The whole listing below must be printed again exactly, images excluded.

Task material below:

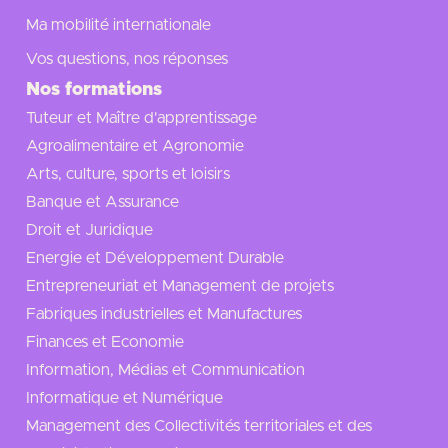
Ma mobilité internationale
Vos questions, nos réponses
Nos formations
Tuteur et Maître d'apprentissage
Agroalimentaire et Agronomie
Arts, culture, sports et loisirs
Banque et Assurance
Droit et Juridique
Energie et Développement Durable
Entrepreneuriat et Management de projets
Fabriques industrielles et Manufactures
Finances et Economie
Information, Médias et Communication
Informatique et Numérique
Management des Collectivités territoriales et des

End of Task material.

Exercise result.
Ma mobilité internationale
Vos questions, nos réponses
Nos formations
Tuteur et Maître d'apprentissage
Agroalimentaire et Agronomie
Arts, culture, sports et loisirs
Banque et Assurance
Droit et Juridique
Energie et Développement Durable
Entrepreneuriat et Management de projets
Fabriques industrielles et Manufactures
Finances et Economie
Information, Médias et Communication
Informatique et Numérique
Management des Collectivités territoriales et des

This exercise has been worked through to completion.